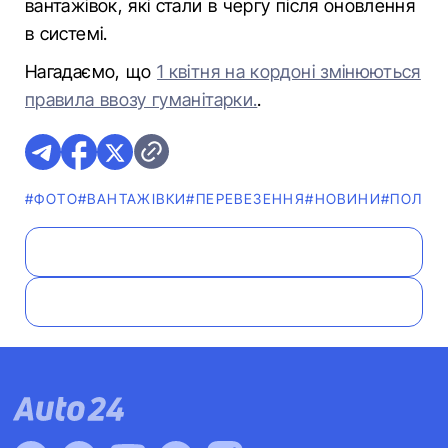
вантажівок, які стали в чергу після оновлення
в системі.
Нагадаємо, що
1 квітня на кордоні змінюються
правила ввозу гуманітарки.
.
#ФОТО
#ВАНТАЖІВКИ
#ПЕРЕВЕЗЕННЯ
#НОВИНИ
#ПОЛЬЩ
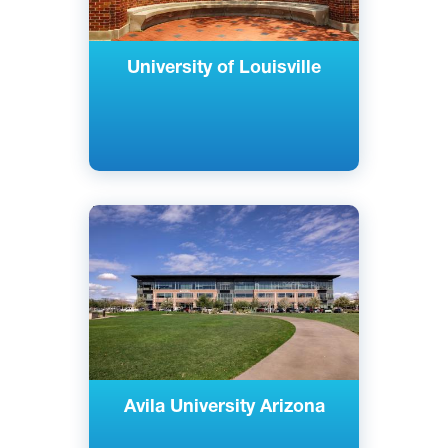
University of Louisville
Английский
Гудиер, Аризона, США
Частный
Avila University Arizona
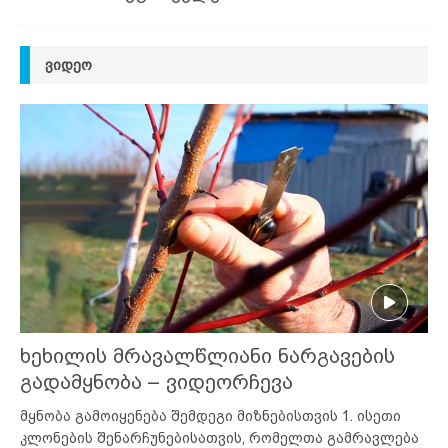
ᲕᲘᲓᲔᲝ
ხეხილის მრავალწლიანი ნარგავების
გადამყნობა – ვიდეორჩევა
მყნობა გამოიყენება შემდეგი მიზნებისთვის 1. ისეთი
კლონების შენარჩუნებისათვის, რომელთა გამრავლება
------------------------
This exercise calls for the lines from the one holding "გადამყნობა – ვიდეორჩევა" through the end of the entries, transcribed exactly and with nothing more.

გადამყნობა – ვიდეორჩევა
მყნობა გამოიყენება შემდეგი მიზნებისთვის 1. ისეთი
კლონების შენარჩუნებისათვის, რომელთა გამრავლება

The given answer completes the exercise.